First up is "The Case Against High-School Sports" by Amanda Ripley, which points out the outrageous costs and mental energy we put toward high school athletics in American culture. As a lot of people know, football costs a tremendous amount of money, and the author details a school district in Texas that eliminated all of their sports programs and the academic benefits they reaped from such a move. She also questions the reasoning behind the claim that sports motivate students to do well in school. It might help a small percentage, but what about the majority of students?
Of course, I read this article the day after I went to a local high school basketball game. At least basketball is one of the cheaper sports.
Next is "How the NFL Fleeces Taxpayers" by Greg Easterbrook. Like churches, the NFL enjoys tax-exempt status. (The tax-free status of churches could be the source of a rant for another day). As the author puts it, "That's right--extremely profitable and one of the most subsidized organizations in American history, the NFL also enjoys tax-exempt status. On paper it is the Nonprofit Football League."

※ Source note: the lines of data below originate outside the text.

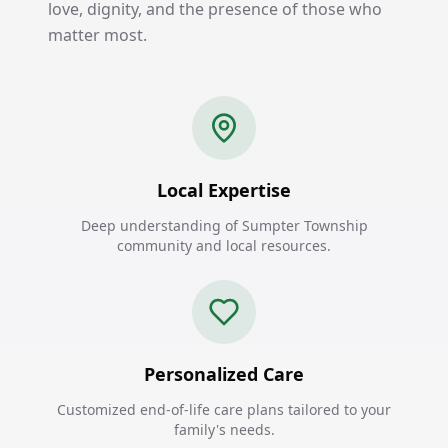
love, dignity, and the presence of those who
matter most.
Local Expertise
Deep understanding of Sumpter Township
community and local resources.
Personalized Care
Customized end-of-life care plans tailored to your
family's needs.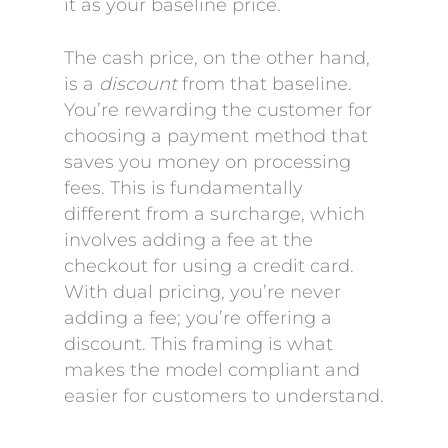
it as your baseline price.
The cash price, on the other hand,
is a
discount
from that baseline.
You’re rewarding the customer for
choosing a payment method that
saves you money on processing
fees. This is fundamentally
different from a surcharge, which
involves adding a fee at the
checkout for using a credit card.
With dual pricing, you’re never
adding a fee; you’re offering a
discount. This framing is what
makes the model compliant and
easier for customers to understand.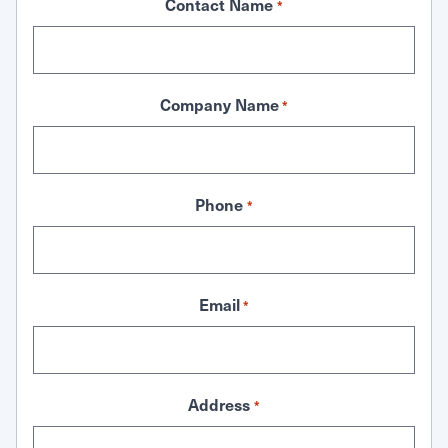
Contact Name
*
Company Name
*
Phone
*
Email
*
Address
*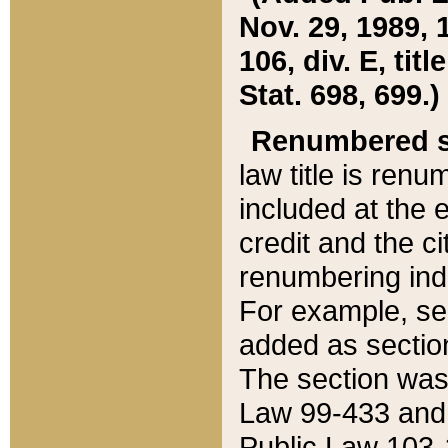
Nov. 29, 1989, 
106, div. E, tit
Stat. 698, 699.)
Renumbered s
law title is ren
included at the e
credit and the ci
renumbering ind
For example, sec
added as section
The section was
Law 99-433 and
Public Law 103-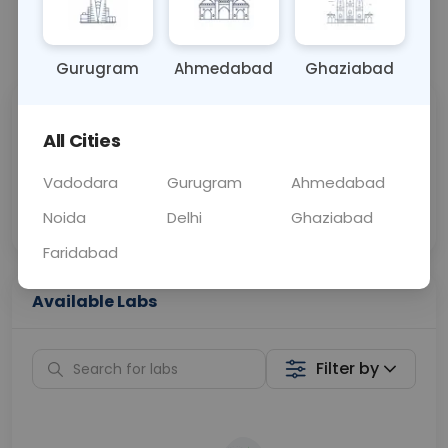
📞
Call Now
💬 Get a Callback
Gurugram
Ahmedabad
Ghaziabad
Sabhi Labs, Sahi
Chat with Dr.
All Cities
Price
Curelo
Vadodara
Gurugram
Ahmedabad
Home Sample
Smart AI Reports
Collection
Noida
Delhi
Ghaziabad
Faridabad
Available Labs
Filter by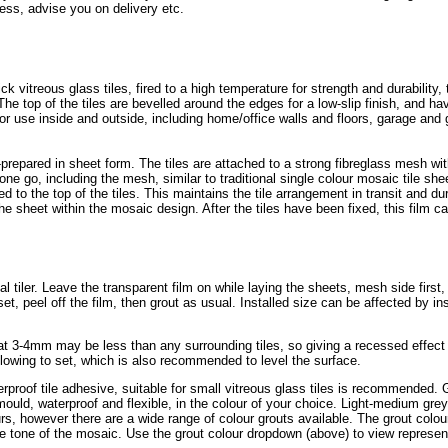
ess, advise you on delivery etc.
itreous glass tiles, fired to a high temperature for strength and durability, 
The top of the tiles are bevelled around the edges for a low-slip finish, and h
r use inside and outside, including home/office walls and floors, garage and
prepared in sheet form. The tiles are attached to a strong fibreglass mesh wi
one go, including the mesh, similar to traditional single colour mosaic tile she
ed to the top of the tiles. This maintains the tile arrangement in transit and dur
the sheet within the mosaic design. After the tiles have been fixed, this film ca
cal tiler. Leave the transparent film on while laying the sheets, mesh side first,
et, peel off the film, then grout as usual. Installed size can be affected by ins
 at 3-4mm may be less than any surrounding tiles, so giving a recessed effect
lowing to set, which is also recommended to level the surface.
erproof tile adhesive, suitable for small vitreous glass tiles is recommended. G
-mould, waterproof and flexible, in the colour of your choice. Light-medium gr
rs, however there are a wide range of colour grouts available. The grout colou
he tone of the mosaic. Use the grout colour dropdown (above) to view represen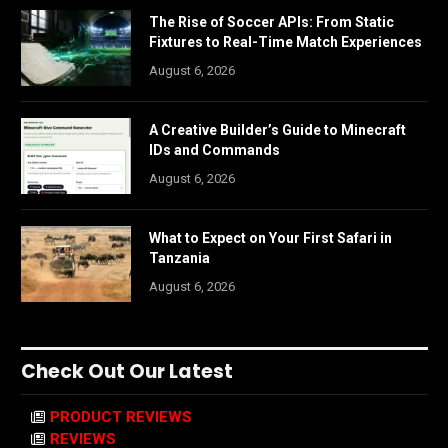
The Rise of Soccer APIs: From Static
Fixtures to Real-Time Match Experiences
August 6, 2026
A Creative Builder’s Guide to Minecraft
IDs and Commands
August 6, 2026
What to Expect on Your First Safari in
Tanzania
August 6, 2026
Check Out Our Latest
PRODUCT REVIEWS
REVIEWS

In a more positive note for those of us who still believe in physical books and magazines, Scientific American (SA) has an article by Ferris Jabr called the "Why the Brain Prefers Paper." The writer culled a good bit of research, but here are some juicy snippets from the article because SA is smart enough to not give away their articles for free unless you go to your public library (or use a database) to read it:
- "Despite all the increasingly user-friendly and popular technology, most studies published since the early 1990s confirm the earlier conclusions: paper still has advantages over screens as a reading medium. Together laboratory experiments, polls and consumer reports indicate that digital devices prevent people from efficiently navigating long texts, which may subtly inhibit reading comprehension. Compared with paper, screens may also drain more of our mental resources while we are reading and make it a little harder to remember what we read when we are done. Whether they realize it or not, people often approach computers and tablets with a state of mind less conducive to learning than the one they bring to paper. And e-readers fail to re-create certain tactile experiences of reading on paper, the absence of which some find unsettling."
- Here's a visual aid that explains how "the physicality of paper explains this discrepancy."
- For educators, this conclusion merits attention: "When reading on screens, individuals seems less inclined to engage in what psychologists call metacognitive learning regulation--setting goals, rereading difficult sections and checking how much one has understood along the way."